Bab 8

699 93 60
                                    

Waktu semakin larut, jarum jam sudah menunjukkan pukul sepuluh lewat lima menit. Sudah waktunya Jimin selesai dengan pekerjaannya. Sejak tadi yang ia lakukan adalah membereskan meja dan merapihkan semua kursi. Ia tidak sendiri, ada Yoongi bersamanya yang ikut membantunya. Bukan ia tidak menolak, ia sudah melakukannya. Namun, pria pucat itu kekeuh ingin membantunya agar Jimin cepat selesai,–katanya.

Ia sudah mengganti baju kerjanya dengan pakaian yang lebih santai. Kaos putih lengan pendek dengan celana jeans biru laut. Ia tengah berjalan mendekat pada Yoongi.

Melihat itu, dahi Yoongi berkerut. "Dimana jaketmu?" Tanyanya. Sedikit khawatir melihat pakaian Jimin yang terlalu tipis jika dipakai di malam hari.

Jimin yang semula berjalan kini mendadak berhenti, kemudian ia mengendikkan bahunya acuh. "Aku tidak memakai jaket sejak tadi," jawab Jimin santai.

Ia melangkahkan kakinya lebih dulu berjalan menuju pintu keluar. Namun, lengan kurusnya tertahan oleh genggaman jemari pucat milik Yoongi. "Tunggu sebentar," Yoongi mencegah Jimin pergi lebih jauh.

Ia melepaskan jaket denimnya dan melangkah lebih dekat dengan Jimin, membalik tubuh mungil itu dan dalam hitungan ketiga jaket itu sudah melekat di tubuh mungil Jimin. Pria mungil itu hanya menatap bingung pada Yoongi. Wajah polosnya terlihat menggemaskan, bibirnya sedikit terbuka, maniknya membulat lucu dan sekian detik kemudian berkedip cepat.

"Apa-apaan ini? Mengapa Yoongi terlihat gantleman sekali? Sudah pasti wajahnya memerah, sial!" batin Jimin.

"Oh? Ada apa dengan wajahmu?" Tanya Yoongi sambil mencubit gemas pipi Jimin. Kemudian tanpa pikir panjang, ia menarik tangan Jimin agar mengikuti langkah kakinya.

Melihat tangannya yang di genggam Yoongi, rasanya Jimin ingin menghentikan waktu. Ingin menikmati lebih lama hal yang membahagiakan dirinya.

***

Diatas kendaraan beroda dua, Jimin memeluk erat pinggang Yoongi dengan tubuh yang menempel sempurna. Biasanya, Yoongi akan menjalankan roda duanya dengan kecepatan tinggi agar Jimin mau memeluknya. Namun sekarang, ia menjalankannya dengan kecepatan sedang dan menarik tangan kurus Jimin agar melingkar di pinggangnya.

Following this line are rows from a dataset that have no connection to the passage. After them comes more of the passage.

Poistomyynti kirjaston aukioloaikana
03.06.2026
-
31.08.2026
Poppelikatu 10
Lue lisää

Bukan tanpa sebab, entah mengapa akhir-akhir ini ia tidak ingin jauh dengan Jimin. Terlebih beberapa waktu lalu ia sempat bertengkar kecil dengan pria mungil itu yang membuat dirinya tidak nyaman.

Tidak ada percakapan selama perjalanan, hanya hening sampai rintik hujan mulai turun membasahi tubuh keduanya. Bukannya menambah laju kecepatan, Yoongi justru terlihat begitu santai menikmati perjalanan diiringi guyuran hujan yang semakin deras.

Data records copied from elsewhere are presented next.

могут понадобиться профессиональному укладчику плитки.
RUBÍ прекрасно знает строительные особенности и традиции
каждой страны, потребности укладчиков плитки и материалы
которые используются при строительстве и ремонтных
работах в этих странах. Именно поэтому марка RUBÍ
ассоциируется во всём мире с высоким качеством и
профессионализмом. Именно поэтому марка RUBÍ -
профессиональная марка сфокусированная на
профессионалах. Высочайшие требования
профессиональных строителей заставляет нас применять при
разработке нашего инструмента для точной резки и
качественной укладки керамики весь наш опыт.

Ia tidak khawatir akan dirinya yang hanya memakai kaos oblong hitamnya. Ia juga merasa lega karena Jimin memakai jaketnya. Setidaknya, satu lapisan itu bisa sedikit melindungi tubuh Jimin dari derasnya hujan.

Pria mungil itu menepuk pundak Yoongi berkali-kali, membuat Yoongi sedikit menolehkan kepalanya untuk melihat Jimin.

"Gi, hujannya semakin deras!" Teriak Jimin, suaranya nyaris tak terdengar akibat suara hujan yang cukup kuat.

Yoongi membuka kaca helm-nya, "kau ingin berteduh?!" Yoongi bertanya dengan suara lantang. "Aku tidak masalah dengan hujan, kau ingin aku berhenti?" Tanya Yoongi, lagi.

Sebenarnya, Jimin mengkhawatirkan Yoongi yang hanya memakai kaos oblong hitam. Namun, mengingat ini sudah larut malam dan tidak bisa di prediksi kapan hujan akan reda, Jimin tidak sampai hati meminta Yoongi berteduh.

Ia pun paham jika mungkin saja pria pucat itu sudah sangat lelah karena menunggunya di restoran. Ia tidak mau membuat Yoongi semakin lelah hanya karena menunggu hujan reda. Lagipula, ia sudah kepalang basah. Jadi, untuk apa berteduh.